Entity Resolution Algorithm

How the Nexus entity resolution algorithm works — from source identifiers through edge creation, Jinja-unrolled traversal, and final entity tables.

Entity resolution (ER) is the process of determining that two or more identifiers refer to the same real-world entity — and merging them into a single resolved entity_id. It's how Nexus knows that john@company.com in Gmail, john@company.com in Stripe, and phone number 555-1234 from Notion all belong to the same person.

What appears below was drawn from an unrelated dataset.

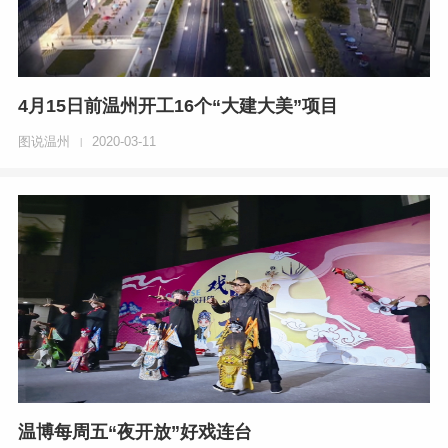
4月15日前温州开工16个“大建大美”项目
图说温州
2020-03-11
|
温博每周五“夜开放”好戏连台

Not all entities need ER. Subscriptions, contracts, and other objects that exist in a single source system skip this entirely — see Entity Types for when to use ER vs non-ER registration. This document covers the ER pipeline for entity types configured with entity_resolution: true.


Pipeline Overview

Source Identifiers → Union → Edge Creation → Connected-Components Resolution → Entity Table → Participants
Step Model What Happens
0 *_entity_identifiers Source formats identifiers into standard schema
1 nexus_entity_identifiers All sources unioned into one table
2 nexus_entity_identifiers_edges Edges created between co-occurring identifiers
3 nexus_resolved_{type}_identifiers Jinja-unrolled connected-components resolution
4 nexus_entities Final entity table with pivoted traits
5 nexus_entity_participants Events linked to resolved entities

Each ER entity type (e.g., person, group) is resolved independently for performance and debuggability.


Step 0: Source Identifier Formatting

Each source creates an *_entity_identifiers model that extracts identifiers from events into a standard schema:

entity_identifier_id  -- Unique ID (ent_idfr_ prefix)
event_id              -- Links to the originating event
edge_id               -- Groups identifiers that belong together
entity_type           -- 'person', 'group', etc.
identifier_type       -- e.g., 'email', 'domain', 'phone'
identifier_value      -- The actual value
role                  -- Entity's role in the event (optional)
occurred_at           -- Event timestamp
source                -- Source system name

The edge_id is the key concept: identifiers sharing the same edge_id are assumed to belong to the same entity. Typically edge_id = event_id when each event involves a single entity. For events with multiple participants, use a composite like event_id || identifier_value to avoid linking unrelated entities.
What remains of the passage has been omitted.